**Assigned task:** Go to the line containing "版』｜ACC跟車｜摸門解鎖｜" in the records below and print it and every following line exactly, on through the line containing "Международный олимпийский комитет (МОК) отменил", then stop.

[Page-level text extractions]
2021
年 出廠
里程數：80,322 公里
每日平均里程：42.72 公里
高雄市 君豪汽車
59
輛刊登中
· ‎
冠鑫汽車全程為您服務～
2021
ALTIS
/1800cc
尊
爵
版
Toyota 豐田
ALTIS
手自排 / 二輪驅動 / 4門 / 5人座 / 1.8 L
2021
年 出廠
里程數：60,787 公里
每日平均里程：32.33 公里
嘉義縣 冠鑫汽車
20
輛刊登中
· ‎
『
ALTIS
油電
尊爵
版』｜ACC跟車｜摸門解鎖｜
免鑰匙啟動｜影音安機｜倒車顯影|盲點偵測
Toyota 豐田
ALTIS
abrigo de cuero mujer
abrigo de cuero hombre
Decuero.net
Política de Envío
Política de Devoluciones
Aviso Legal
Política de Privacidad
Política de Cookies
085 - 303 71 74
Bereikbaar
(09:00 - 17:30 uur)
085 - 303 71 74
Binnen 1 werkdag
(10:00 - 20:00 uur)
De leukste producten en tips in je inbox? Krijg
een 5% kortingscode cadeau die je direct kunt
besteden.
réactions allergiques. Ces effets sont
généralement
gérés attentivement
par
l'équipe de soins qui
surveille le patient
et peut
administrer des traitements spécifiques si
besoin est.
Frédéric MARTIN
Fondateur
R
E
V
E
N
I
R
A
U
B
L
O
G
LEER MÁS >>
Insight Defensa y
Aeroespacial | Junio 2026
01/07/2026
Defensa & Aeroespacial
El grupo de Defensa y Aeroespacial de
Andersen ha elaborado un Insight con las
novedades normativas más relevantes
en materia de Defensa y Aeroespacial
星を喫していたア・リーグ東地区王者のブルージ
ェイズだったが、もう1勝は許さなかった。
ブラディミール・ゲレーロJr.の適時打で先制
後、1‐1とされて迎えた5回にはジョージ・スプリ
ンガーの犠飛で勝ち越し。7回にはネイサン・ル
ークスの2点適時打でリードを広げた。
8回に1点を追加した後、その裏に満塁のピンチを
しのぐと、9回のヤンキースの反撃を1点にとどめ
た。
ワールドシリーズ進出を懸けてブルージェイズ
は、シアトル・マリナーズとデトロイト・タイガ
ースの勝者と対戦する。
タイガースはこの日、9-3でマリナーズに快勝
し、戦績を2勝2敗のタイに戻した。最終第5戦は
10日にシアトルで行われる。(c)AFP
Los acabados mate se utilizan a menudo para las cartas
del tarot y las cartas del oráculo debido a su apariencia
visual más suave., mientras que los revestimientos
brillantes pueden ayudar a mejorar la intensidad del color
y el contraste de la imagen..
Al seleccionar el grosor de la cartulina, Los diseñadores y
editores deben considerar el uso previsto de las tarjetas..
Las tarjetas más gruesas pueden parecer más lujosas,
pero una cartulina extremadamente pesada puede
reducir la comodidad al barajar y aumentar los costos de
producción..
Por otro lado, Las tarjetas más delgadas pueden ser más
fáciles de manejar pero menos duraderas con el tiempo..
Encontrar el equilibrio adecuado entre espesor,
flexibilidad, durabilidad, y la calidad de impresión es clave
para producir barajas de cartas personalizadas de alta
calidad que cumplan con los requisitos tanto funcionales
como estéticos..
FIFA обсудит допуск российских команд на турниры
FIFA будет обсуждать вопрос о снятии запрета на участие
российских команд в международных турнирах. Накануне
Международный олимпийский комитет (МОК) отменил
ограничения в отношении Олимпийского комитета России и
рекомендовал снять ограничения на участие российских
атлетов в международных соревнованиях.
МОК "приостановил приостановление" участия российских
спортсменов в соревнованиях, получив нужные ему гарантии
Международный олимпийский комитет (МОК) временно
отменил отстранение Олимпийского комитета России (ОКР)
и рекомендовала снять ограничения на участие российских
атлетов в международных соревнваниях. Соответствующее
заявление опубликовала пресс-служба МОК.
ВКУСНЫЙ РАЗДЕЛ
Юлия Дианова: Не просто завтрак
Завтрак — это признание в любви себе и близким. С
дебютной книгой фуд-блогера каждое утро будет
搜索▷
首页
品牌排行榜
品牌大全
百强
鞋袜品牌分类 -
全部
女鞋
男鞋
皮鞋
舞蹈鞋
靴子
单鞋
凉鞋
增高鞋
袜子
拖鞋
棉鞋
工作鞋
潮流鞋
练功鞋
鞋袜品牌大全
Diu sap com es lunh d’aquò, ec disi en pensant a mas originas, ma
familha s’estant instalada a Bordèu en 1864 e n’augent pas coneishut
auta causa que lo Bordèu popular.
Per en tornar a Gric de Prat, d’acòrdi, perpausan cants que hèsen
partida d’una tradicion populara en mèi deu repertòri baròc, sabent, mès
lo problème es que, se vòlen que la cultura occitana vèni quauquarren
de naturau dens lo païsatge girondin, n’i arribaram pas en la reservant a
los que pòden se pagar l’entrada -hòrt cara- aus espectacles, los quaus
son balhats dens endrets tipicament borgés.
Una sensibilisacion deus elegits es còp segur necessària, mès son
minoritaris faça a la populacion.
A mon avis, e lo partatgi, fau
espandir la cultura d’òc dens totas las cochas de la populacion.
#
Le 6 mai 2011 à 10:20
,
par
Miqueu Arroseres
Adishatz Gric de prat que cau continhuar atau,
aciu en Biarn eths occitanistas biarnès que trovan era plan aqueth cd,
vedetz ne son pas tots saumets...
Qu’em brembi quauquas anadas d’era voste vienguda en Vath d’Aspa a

**Answer:**
版』｜ACC跟車｜摸門解鎖｜
免鑰匙啟動｜影音安機｜倒車顯影|盲點偵測
Toyota 豐田
ALTIS
abrigo de cuero mujer
abrigo de cuero hombre
Decuero.net
Política de Envío
Política de Devoluciones
Aviso Legal
Política de Privacidad
Política de Cookies
085 - 303 71 74
Bereikbaar
(09:00 - 17:30 uur)
085 - 303 71 74
Binnen 1 werkdag
(10:00 - 20:00 uur)
De leukste producten en tips in je inbox? Krijg
een 5% kortingscode cadeau die je direct kunt
besteden.
réactions allergiques. Ces effets sont
généralement
gérés attentivement
par
l'équipe de soins qui
surveille le patient
et peut
administrer des traitements spécifiques si
besoin est.
Frédéric MARTIN
Fondateur
R
E
V
E
N
I
R
A
U
B
L
O
G
LEER MÁS >>
Insight Defensa y
Aeroespacial | Junio 2026
01/07/2026
Defensa & Aeroespacial
El grupo de Defensa y Aeroespacial de
Andersen ha elaborado un Insight con las
novedades normativas más relevantes
en materia de Defensa y Aeroespacial
星を喫していたア・リーグ東地区王者のブルージ
ェイズだったが、もう1勝は許さなかった。
ブラディミール・ゲレーロJr.の適時打で先制
後、1‐1とされて迎えた5回にはジョージ・スプリ
ンガーの犠飛で勝ち越し。7回にはネイサン・ル
ークスの2点適時打でリードを広げた。
8回に1点を追加した後、その裏に満塁のピンチを
しのぐと、9回のヤンキースの反撃を1点にとどめ
た。
ワールドシリーズ進出を懸けてブルージェイズ
は、シアトル・マリナーズとデトロイト・タイガ
ースの勝者と対戦する。
タイガースはこの日、9-3でマリナーズに快勝
し、戦績を2勝2敗のタイに戻した。最終第5戦は
10日にシアトルで行われる。(c)AFP
Los acabados mate se utilizan a menudo para las cartas
del tarot y las cartas del oráculo debido a su apariencia
visual más suave., mientras que los revestimientos
brillantes pueden ayudar a mejorar la intensidad del color
y el contraste de la imagen..
Al seleccionar el grosor de la cartulina, Los diseñadores y
editores deben considerar el uso previsto de las tarjetas..
Las tarjetas más gruesas pueden parecer más lujosas,
pero una cartulina extremadamente pesada puede
reducir la comodidad al barajar y aumentar los costos de
producción..
Por otro lado, Las tarjetas más delgadas pueden ser más
fáciles de manejar pero menos duraderas con el tiempo..
Encontrar el equilibrio adecuado entre espesor,
flexibilidad, durabilidad, y la calidad de impresión es clave
para producir barajas de cartas personalizadas de alta
calidad que cumplan con los requisitos tanto funcionales
como estéticos..
FIFA обсудит допуск российских команд на турниры
FIFA будет обсуждать вопрос о снятии запрета на участие
российских команд в международных турнирах. Накануне
Международный олимпийский комитет (МОК) отменил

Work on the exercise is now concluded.